For many investors, the first ownership of life insurance comes from programs sponsored by their employer. But many investors complement that insurance with additional protections in order to provide greater financial support to their family.
However, some investors do not add to their insurance ownership and some do not have insurance at all.
The ‘hows’ and ‘whys’ of insurance ownership are examined in Spectrem’s new study Investor Attitudes and Ownership of Insurance Products. The study looks at the levels of ownership of different forms of insurance and annuities, the reasons investors did or did not purchase such items, and the people who helped investors make decisions on insurance purchases.
“Our studies regularly consider the inevitability of an investor getting older, retiring and passing away," said Spectrem president George H. Walper Jr. “Studies show many investors depend on annuities for income in retirement and depend on insurance products to protect their families financially when the time comes. But this study looks at the levels of insurance ownership and the motivations that impact investors on these subjects.”
From surveys with investors with a net worth up to $25 million, the report finds that 29 percent of investors own Whole Life insurance (beyond any insurance they own through their employer) and 28 percent own Term Life Insurance. Nineteen percent own Long-Term Care Insurance and 7 percent own Universal Life Insurance.
On the other hand, 35 percent of investors do not own any insurance beyond that received through their employer. That includes those who have no insurance at all.
The report also notes that only 17 percent of investors own a fixed annuity, and only 12 percent own a variable annuity.
Investors answering the survey are segmented in the report in numerous ways, including by generation, and that research shows that the oldest generation, those who were born in the 1940s, are most likely to own Whole Life Insurance (39 percent). The youngest generation in the study, the Millennials, are most likely to own Term Life Insurance out of that provided by an employer program (33 percent). For obvious reasons, ownership of Long-Term Care Insurance follows increasing age (up to 29 percent of World War II investors).
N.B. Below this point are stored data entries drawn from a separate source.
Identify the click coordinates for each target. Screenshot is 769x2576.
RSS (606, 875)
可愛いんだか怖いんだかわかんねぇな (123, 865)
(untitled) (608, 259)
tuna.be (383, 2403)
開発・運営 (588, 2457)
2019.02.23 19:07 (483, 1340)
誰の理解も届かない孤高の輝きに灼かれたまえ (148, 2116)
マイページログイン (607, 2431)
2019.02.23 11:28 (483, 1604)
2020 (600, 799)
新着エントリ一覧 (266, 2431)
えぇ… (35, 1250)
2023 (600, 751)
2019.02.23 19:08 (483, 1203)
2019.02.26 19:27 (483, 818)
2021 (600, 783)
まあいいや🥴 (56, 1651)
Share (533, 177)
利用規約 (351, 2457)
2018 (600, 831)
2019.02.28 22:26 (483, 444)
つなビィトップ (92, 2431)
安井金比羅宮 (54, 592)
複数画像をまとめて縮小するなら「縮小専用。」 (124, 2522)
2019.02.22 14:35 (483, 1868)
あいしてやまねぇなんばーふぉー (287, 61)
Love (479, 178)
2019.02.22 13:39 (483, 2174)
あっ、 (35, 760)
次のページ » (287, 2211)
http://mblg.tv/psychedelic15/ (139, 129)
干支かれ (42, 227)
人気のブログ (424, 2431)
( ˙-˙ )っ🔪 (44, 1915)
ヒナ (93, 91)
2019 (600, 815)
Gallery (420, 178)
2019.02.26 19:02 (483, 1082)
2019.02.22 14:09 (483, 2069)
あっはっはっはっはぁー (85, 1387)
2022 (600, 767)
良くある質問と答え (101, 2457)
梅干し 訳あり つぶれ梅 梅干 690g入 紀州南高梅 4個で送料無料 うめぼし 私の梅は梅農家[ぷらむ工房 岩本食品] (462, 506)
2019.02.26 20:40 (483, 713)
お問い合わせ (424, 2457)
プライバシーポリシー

There are questions about whether financial advisors should be involved in selling insurance products, or advising investors about the ownership of insurance products. In Spectrem’s study Defining Wealth Management, the No. 1 service investors do not expect from someone advertising wealth management service is advice on health and life insurance.
But of those investors who purchased life insurance beyond that which they receive through their employer, 32 percent said it was their financial advisor who recommended they purchase a life insurance policy. Only family and friends (52 percent) exceed the percentage of investors who got life insurance advice from their advisor.
It is not surprising to see that when asked the reasons for purchasing life insurance, 33 percent of investors who did so said their marriage prompted them to make the decision, and 26 percent said the birth of a child had the same effect. Twenty-seven percent of investors said they had reached an appropriate time in their life to own additional life insurance.
Top Takeaways for Advisors
Much of what investors want to accomplish with their investable assets is to create a sense of financial security. Owning health and life insurance is a security blanket not only for the investor but for the investor’s family. An advisor can benefit from discussing a client’s insurance ownership in order to get a solid handle on the proper way to handle investable assets for other purposes, such as income and growth.